Northrop admits to no regrets on bid

April 09, 1994|By Ted Shelsby | Ted Shelsby,Sun Staff Writer

WASHINGTON -- Although Northrop Corp. will end up paying nearly a quarter of a billion dollars more for Grumman Corp. than rival bidder Martin Marietta Corp. thought it was worth, Northrop's chairman defended the purchase yesterday as a move that will ensure the company's survival as a military aircraft manufacturer.

Under terms of the merger agreement reached earlier this week, Northrop will pay $62 a share, or $2.17 billion, for Grumman. Northrop had raised its original bid of $60 a share, even though Martin never budged from its $55-per-share offer.

"We believe that we bought it at fair market price," Northrop Chairman Kent Kresa said yesterday during a meeting with a small group of reporters at the Jeffersonian Hotel in Washington.

Grumman has been a major supplier of military planes to the Navy since the days of World War II, but this business has dropped off sharply in recent years.

Many defense industry officials predict that the shrinking Pentagon budget will result in only two manufacturers of fighter planes by the end of the decade. The combined Northrop Grumman Corp. would be vying against two formable opponents -- McDonnell Douglas Corp. and Lockheed Corp. -- for one of those slots.

Under New York's incorporation laws and under its own offer, Northrop must purchase two-thirds of Grumman's stock before the two companies can be merged. About one-third of Grumman's stock is owned by employees and retirees.

Renso L. Caporali, chairman and chief executive of Grumman, who was at Mr. Kresa's side during the luncheon meeting, indicated that those shares would be tendered. "Trust me," he said, "that is not going to be a problem."

Mr. Kresa and Mr. Caporali sidestepped questions about Northrop's bidding tactics. Under terms of the bid it submitted on March 24 to meet Grumman's deadline for "best and highest" offers, Northrop said it would pay $60 a share, or $2.04 billion, for Grumman if Martin Marietta did not raise its $55-per-share bid.

But one day earlier, Northrop had offered to pay $62 a share if Grumman accepted its offer and entered into a merger agreement before the March 24 bidding deadline. Grumman did not accept that offer, but the two companies eventually settled on a $62-per-share price anyway. Martin did not raise its original bid.

When asked if Northrop's tactics had backfired, Mr. Kresa declined to respond, saying he wanted to put the bidding process behind him and move forward with the merger of the two companies.

Mr. Kresa said Northrop would not rethink Grumman's earlier decisions to sell or close factories, including Grumman plants in Salisbury and Glen Arm. Grumman has already announced an agreement to sell its Salisbury plant to a Boston-based electronics company. It has said that the Glen Arm machining plant, which has about 100 workers, would be closed if the company cannot find a buyer for the factory.

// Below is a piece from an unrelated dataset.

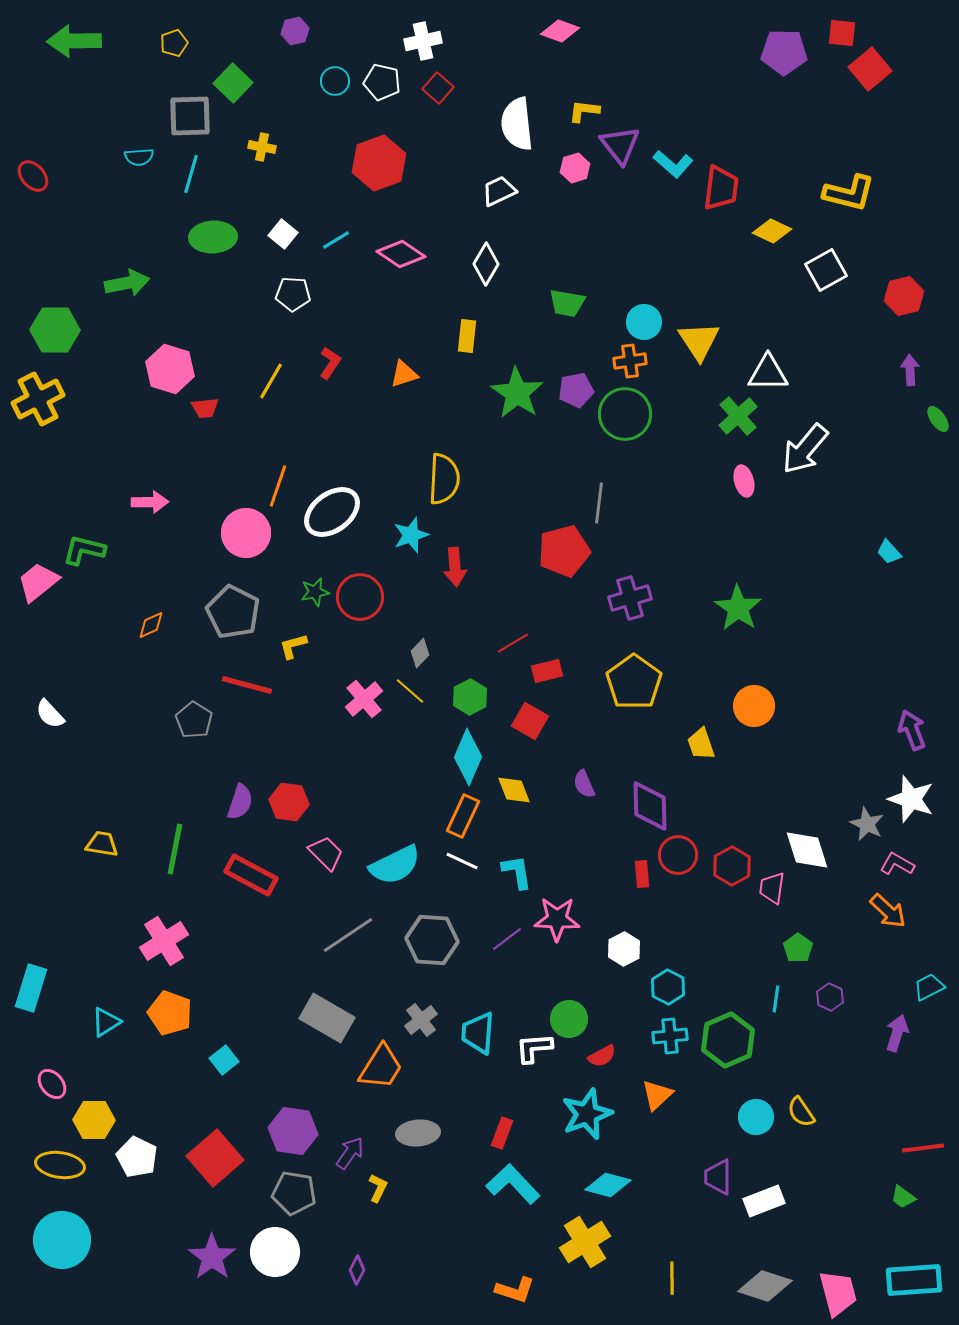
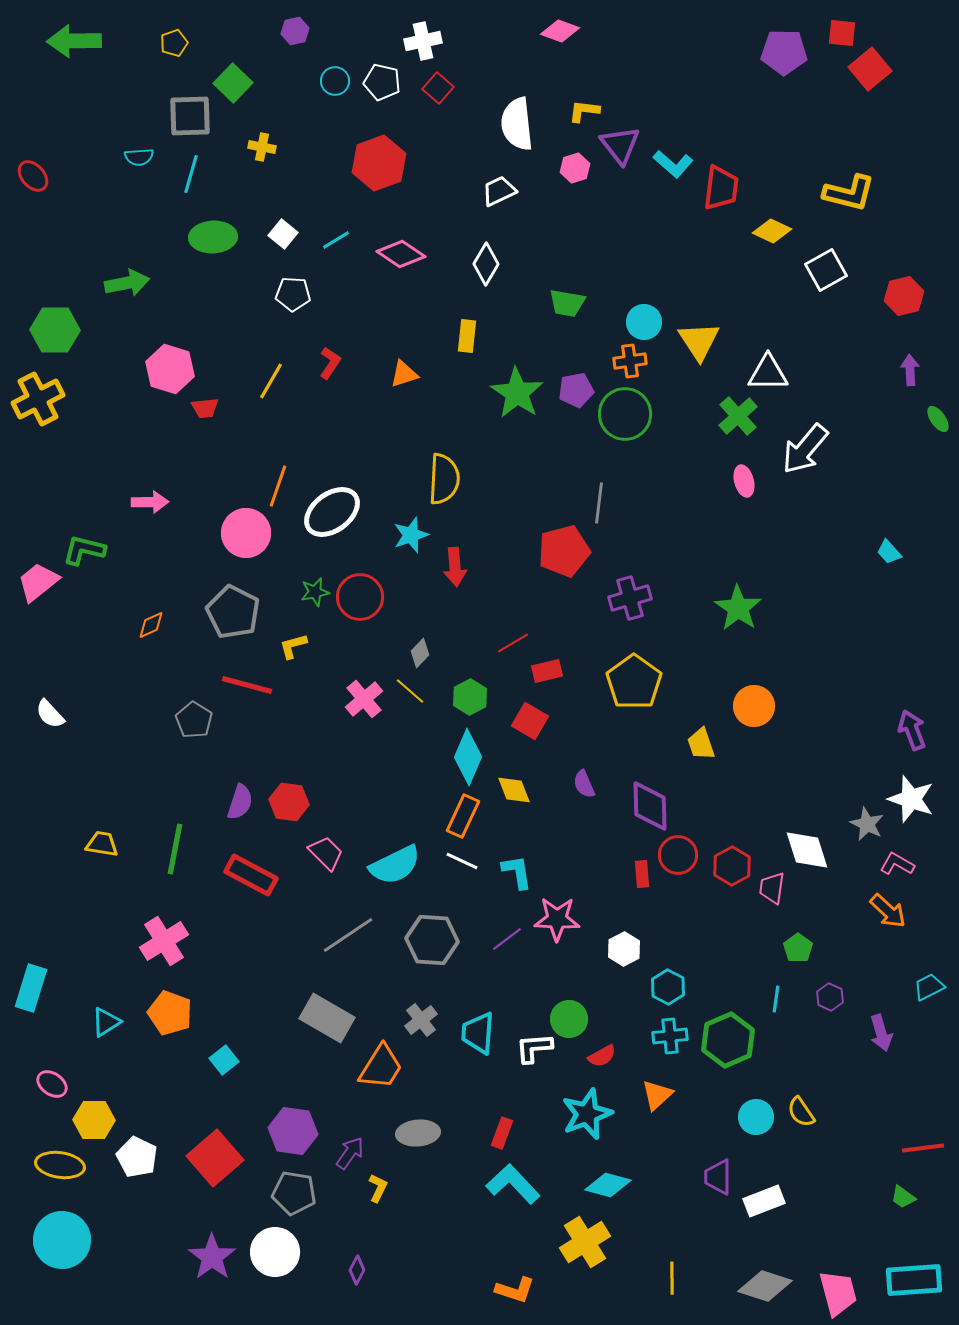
purple arrow at (897, 1033): moved 16 px left; rotated 147 degrees clockwise
pink ellipse at (52, 1084): rotated 16 degrees counterclockwise
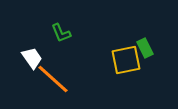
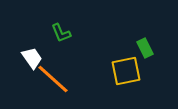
yellow square: moved 11 px down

In answer to a question about Mr. Caporali's role in the new Northrop Grumman Corp., Mr. Kresa said that he would recommend that the chairman be named to the board of directors of the new company and serve on the transition team that combines the two defense contactors.

He stopped short of saying Mr. Caporali would have a key management position with the new company, something Mr. Caporali was promised if Grumman was merged with Martin Marietta.